WHAT YOU NEED TO DO » Retype each of the records below exactly, leaving the pictures out.

INPUT MATERIAL »
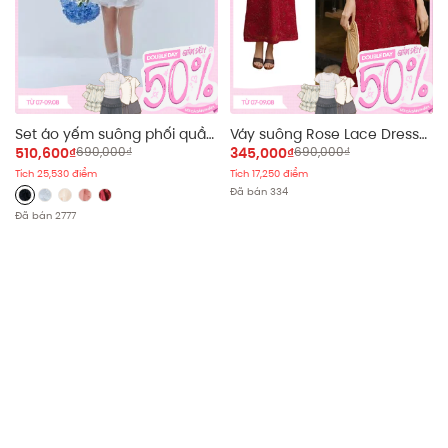
Set áo yếm suông phối quần
Váy suông Rose Lace Dress
Sylvie Set nhiều màu
rộng rãi thoải mái
510,600₫
690,000₫
345,000₫
690,000₫
Tích 25,530 điểm
Tích 17,250 điểm
Đã bán 334
Đã bán 2777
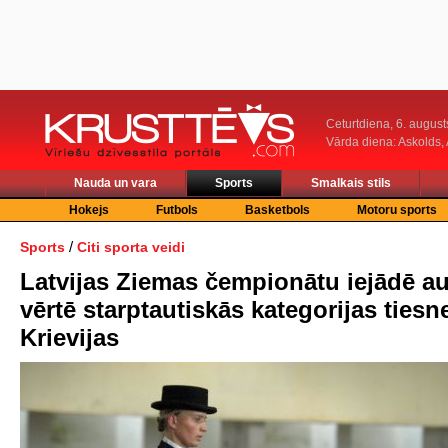
Ceturtdiena, 6. august
Vārda diena: Askolds,
Nauda un vara
Sports
Smalkais stils
Hokejs
Futbols
Basketbols
Motoru sports
/
Sports
Citi sporta veidi
Latvijas Ziemas čempionātu iejādē a
vērtē starptautiskās kategorijas ties
Krievijas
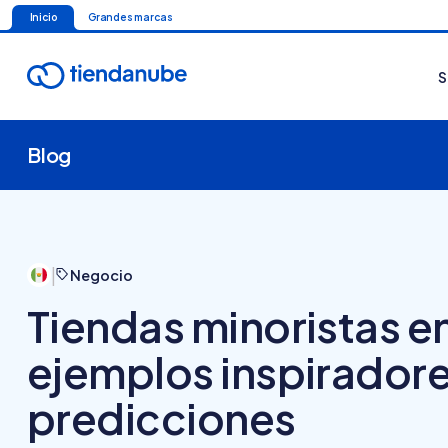
Inicio
Grandes marcas
S
Blog
|
Negocio
Tiendas minoristas e
ejemplos inspiradore
predicciones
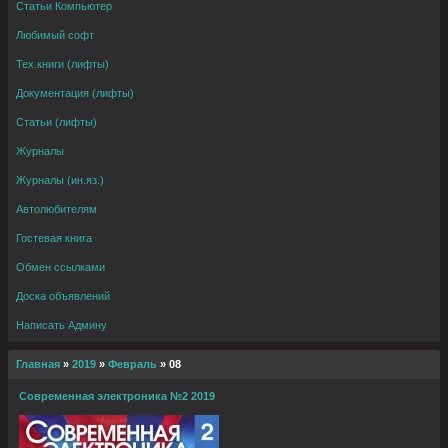
Статьи Компьютер
Любимый софт
Тех.книги (лифты)
Документация (лифты)
Статьи (лифты)
Журналы
Журналы (ин.яз.)
Автолюбителям
Гостевая книга
Обмен ссылками
Доска объявлений
Написать Админу
Главная
»
2019
»
Февраль
»
08
Современная электроника №2 2019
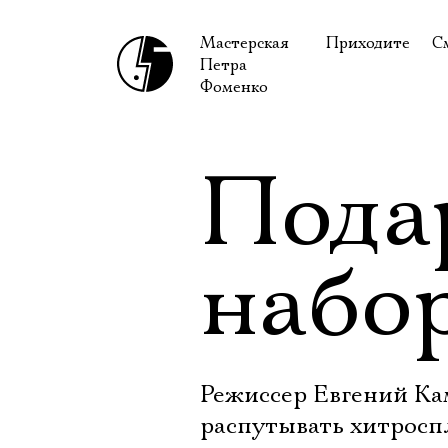
Мастерская
Приходите
С
Петра
В сентябре
С
Фоменко
В октябре
Н
Гастроли
Н
Пода
Доступ для ин
В
Правила посе
В
набо
Как добраться
Ф
Режиссер Евгений Ка
распутывать хитросп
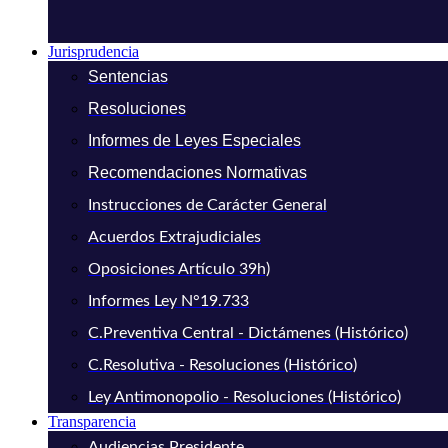
Jurisprudencia
Sentencias
Resoluciones
Informes de Leyes Especiales
Recomendaciones Normativas
Instrucciones de Carácter General
Acuerdos Extrajudiciales
Oposiciones Artículo 39h)
Informes Ley N°19.733
C.Preventiva Central - Dictámenes (Histórico)
C.Resolutiva - Resoluciones (Histórico)
Ley Antimonopolio - Resoluciones (Histórico)
Transparencia
Audiencias Presidente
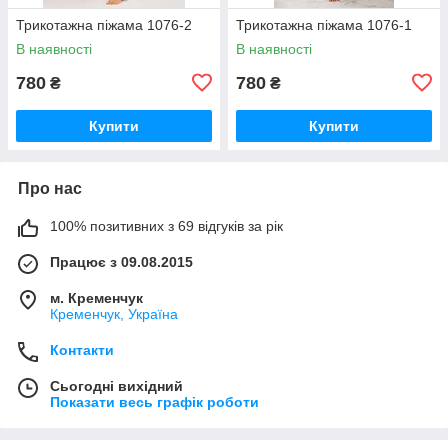
Трикотажна піжама 1076-2
Трикотажна піжама 1076-1
В наявності
В наявності
780
780
₴
₴
Купити
Купити
Про нас
100% позитивних з 69 відгуків за рік
Працює з 09.08.2015
м. Кременчук
Кременчук, Україна
Контакти
Сьогодні вихідний
Показати весь графік роботи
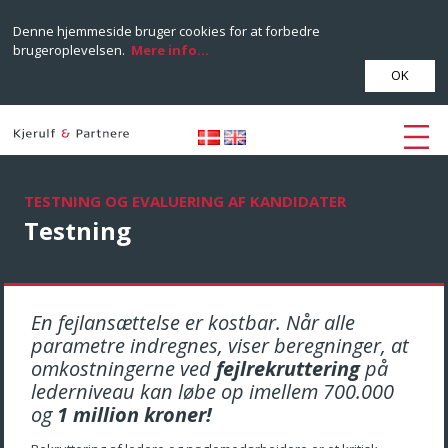
Denne hjemmeside bruger cookies for at forbedre
brugeroplevelsen.
Mere info...
OK
TESTNING OG EVALUERING AF KANDIDATER
Testning
En fejlansættelse er kostbar. Når alle
parametre indregnes, viser beregninger, at
omkostningerne ved
fejlrekruttering
på
lederniveau kan løbe op imellem 700.000
og
1 million kroner!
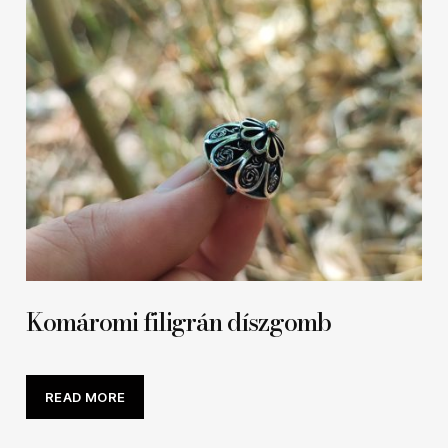
Komáromi filigrán díszgomb
READ MORE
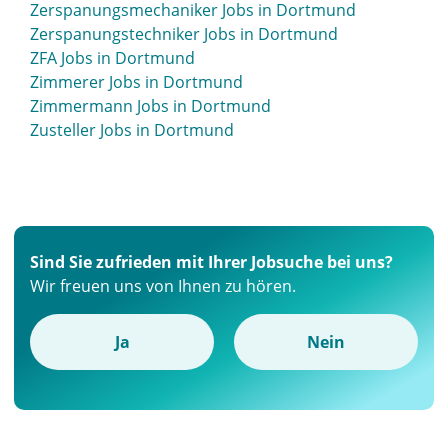
Zerspanungsmechaniker Jobs in Dortmund
Zerspanungstechniker Jobs in Dortmund
ZFA Jobs in Dortmund
Zimmerer Jobs in Dortmund
Zimmermann Jobs in Dortmund
Zusteller Jobs in Dortmund
Sind Sie zufrieden mit Ihrer Jobsuche bei uns?
Wir freuen uns von Ihnen zu hören.
Ja
Nein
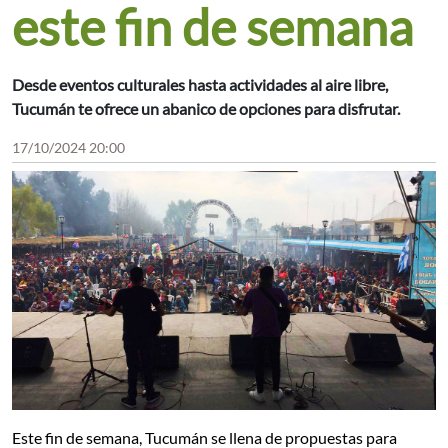
este fin de semana
Desde eventos culturales hasta actividades al aire libre,
Tucumán te ofrece un abanico de opciones para disfrutar.
17/10/2024 20:00
Este fin de semana, Tucumán se llena de propuestas para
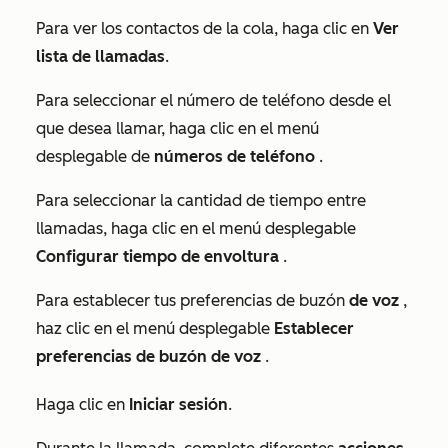
Para ver los contactos de la cola, haga clic en
Ver
lista de llamadas
.
Para seleccionar el número de teléfono desde el
que desea llamar, haga clic en el menú
desplegable de
números de teléfono
.
Para seleccionar la cantidad de tiempo entre
llamadas, haga clic en el menú desplegable
Configurar tiempo de envoltura
.
Para establecer tus preferencias de buzón
de voz
,
haz clic en el menú desplegable
Establecer
preferencias de buzón de voz
.
Haga clic en
Iniciar sesión
.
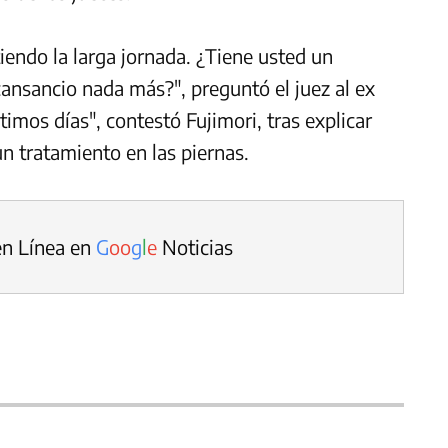
iendo la larga jornada. ¿Tiene usted un
ansancio nada más?", preguntó el juez al ex
imos días", contestó Fujimori, tras explicar
 tratamiento en las piernas.
en Línea en
G
o
o
g
l
e
Noticias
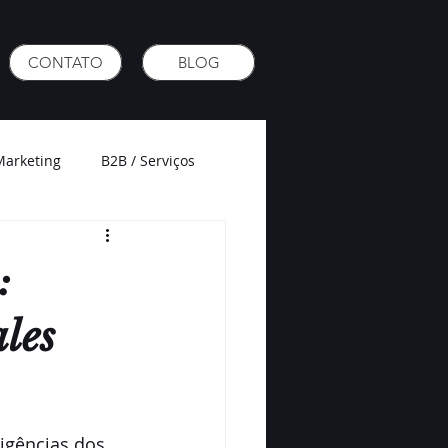
CONTATO
BLOG
Marketing
B2B / Serviços
:
les
igências dos 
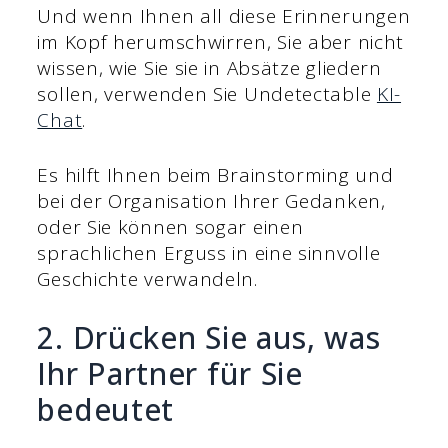
Und wenn Ihnen all diese Erinnerungen
im Kopf herumschwirren, Sie aber nicht
wissen, wie Sie sie in Absätze gliedern
sollen, verwenden Sie Undetectable
KI-
Chat
.
Es hilft Ihnen beim Brainstorming und
bei der Organisation Ihrer Gedanken,
oder Sie können sogar einen
sprachlichen Erguss in eine sinnvolle
Geschichte verwandeln.
2. Drücken Sie aus, was
Ihr Partner für Sie
bedeutet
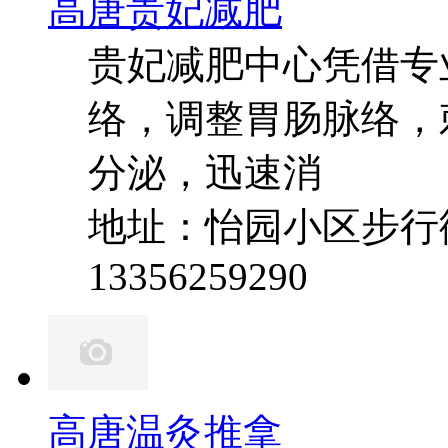
高唐贵妃减肥
贵妃减肥中心凭借专
络，调整胃肠脉络，
分泌，迅速消
地址：怡园小区步行
13356259290
高唐温灸推拿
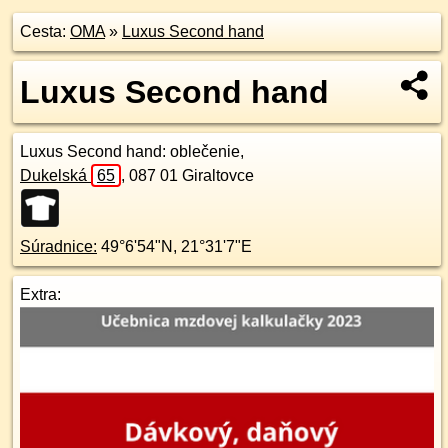
Cesta:
OMA
»
Luxus Second hand
Luxus Second hand
Luxus Second hand
: oblečenie,
Dukelská
65
,
087 01
Giraltovce
Súradnice:
49°6'54"N
,
21°31'7"E
Extra:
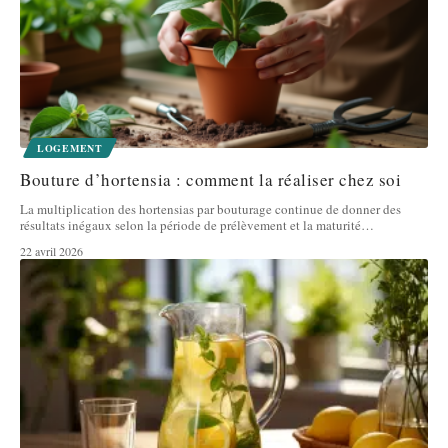
LOGEMENT
Bouture d’hortensia : comment la réaliser chez soi
La multiplication des hortensias par bouturage continue de donner des
résultats inégaux selon la période de prélèvement et la maturité
…
22 avril 2026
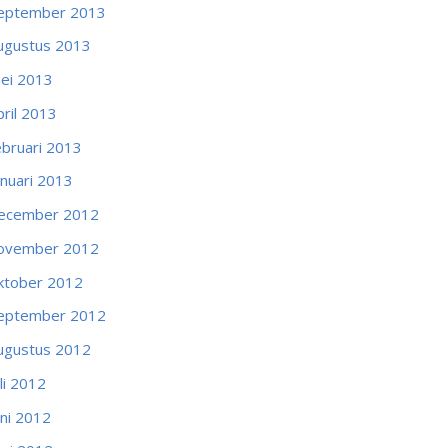
eptember 2013
ugustus 2013
ei 2013
pril 2013
ebruari 2013
anuari 2013
ecember 2012
ovember 2012
ktober 2012
eptember 2012
ugustus 2012
uli 2012
uni 2012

RESPONSE TO THE EXERCISE »
Set áo yếm suông phối quần
Váy suông Rose Lace Dress
Sylvie Set nhiều màu
rộng rãi thoải mái
510,600₫
690,000₫
345,000₫
690,000₫
Tích 25,530 điểm
Tích 17,250 điểm
Đã bán 334
Đã bán 2777
Ceturtdiena, 6. august
Vārda diena: Askolds,
Nauda un vara
Sports
Smalkais stils
Hokejs
Futbols
Basketbols
Motoru sports
/
Sports
Citi sporta veidi
Latvijas Ziemas čempionātu iejādē a
vērtē starptautiskās kategorijas ties
Krievijas
Inicio
Grandes marcas
S
Blog
|
Negocio
Tiendas minoristas e
ejemplos inspiradore
predicciones
Статьи Компьютер
Любимый софт
Тех.книги (лифты)
Документация (лифты)
Статьи (лифты)
Журналы
Журналы (ин.яз.)
Автолюбителям
Гостевая книга
Обмен ссылками
Доска объявлений
Написать Админу
Главная
»
2019
»
Февраль
»
08
Современная электроника №2 2019
Мастерская
Приходите
С
Петра
В сентябре
С
Фоменко
В октябре
Н
Гастроли
Н
Пода
Доступ для ин
В
Правила посе
В
набо
Как добраться
Ф
Режиссер Евгений Ка
распутывать хитросп
Jurisprudencia
Sentencias
Resoluciones
Informes de Leyes Especiales
Recomendaciones Normativas
Instrucciones de Carácter General
Acuerdos Extrajudiciales
Oposiciones Artículo 39h)
Informes Ley N°19.733
C.Preventiva Central - Dictámenes (Histórico)
C.Resolutiva - Resoluciones (Histórico)
Ley Antimonopolio - Resoluciones (Histórico)
Transparencia
Audiencias Presidente
Трикотажна піжама 1076-2
Трикотажна піжама 1076-1
В наявності
В наявності
780
780
₴
₴
Купити
Купити
Про нас
100% позитивних з 69 відгуків за рік
Працює з 09.08.2015
м. Кременчук
Кременчук, Україна
Контакти
Сьогодні вихідний
Показати весь графік роботи
Denne hjemmeside bruger cookies for at forbedre
brugeroplevelsen.
Mere info...
OK
TESTNING OG EVALUERING AF KANDIDATER
Testning
En fejlansættelse er kostbar. Når alle
parametre indregnes, viser beregninger, at
omkostningerne ved
fejlrekruttering
på
lederniveau kan løbe op imellem 700.000
og
1 million kroner!
Komáromi filigrán díszgomb
READ MORE
Zerspanungsmechaniker Jobs in Dortmund
Zerspanungstechniker Jobs in Dortmund
ZFA Jobs in Dortmund
Zimmerer Jobs in Dortmund
Zimmermann Jobs in Dortmund
Zusteller Jobs in Dortmund
Sind Sie zufrieden mit Ihrer Jobsuche bei uns?
Wir freuen uns von Ihnen zu hören.
Ja
Nein
este fin de semana
Desde eventos culturales hasta actividades al aire libre,
Tucumán te ofrece un abanico de opciones para disfrutar.
17/10/2024 20:00
Este fin de semana, Tucumán se llena de propuestas para
Para ver los contactos de la cola, haga clic en
Ver
lista de llamadas
.
Para seleccionar el número de teléfono desde el
que desea llamar, haga clic en el menú
desplegable de
números de teléfono
.
Para seleccionar la cantidad de tiempo entre
llamadas, haga clic en el menú desplegable
Configurar tiempo de envoltura
.
Para establecer tus preferencias de buzón
de voz
,
haz clic en el menú desplegable
Establecer
preferencias de buzón de voz
.
Haga clic en
Iniciar sesión
.
iendo la larga jornada. ¿Tiene usted un
ansancio nada más?", preguntó el juez al ex
imos días", contestó Fujimori, tras explicar
 tratamiento en las piernas.
en Línea en
G
o
o
g
l
e
Noticias
CONTATO
BLOG
Marketing
B2B / Serviços
:
les
igências dos 
Und wenn Ihnen all diese Erinnerungen
im Kopf herumschwirren, Sie aber nicht
wissen, wie Sie sie in Absätze gliedern
sollen, verwenden Sie Undetectable
KI-
Chat
.
Es hilft Ihnen beim Brainstorming und
bei der Organisation Ihrer Gedanken,
oder Sie können sogar einen
sprachlichen Erguss in eine sinnvolle
Geschichte verwandeln.
2. Drücken Sie aus, was
Ihr Partner für Sie
bedeutet
高唐贵妃减肥
贵妃减肥中心凭借专
络，调整胃肠脉络，
分泌，迅速消
地址：怡园小区步行
13356259290
高唐温灸推拿
Cesta:
OMA
»
Luxus Second hand
Luxus Second hand
Luxus Second hand
: oblečenie,
Dukelská
65
,
087 01
Giraltovce
Súradnice:
49°6'54"N
,
21°31'7"E
Extra:
LOGEMENT
Bouture d’hortensia : comment la réaliser chez soi
La multiplication des hortensias par bouturage continue de donner des
résultats inégaux selon la période de prélèvement et la maturité
…
22 avril 2026
eptember 2013
ugustus 2013
ei 2013
pril 2013
ebruari 2013
anuari 2013
ecember 2012
ovember 2012
ktober 2012
eptember 2012
ugustus 2012
uli 2012
uni 2012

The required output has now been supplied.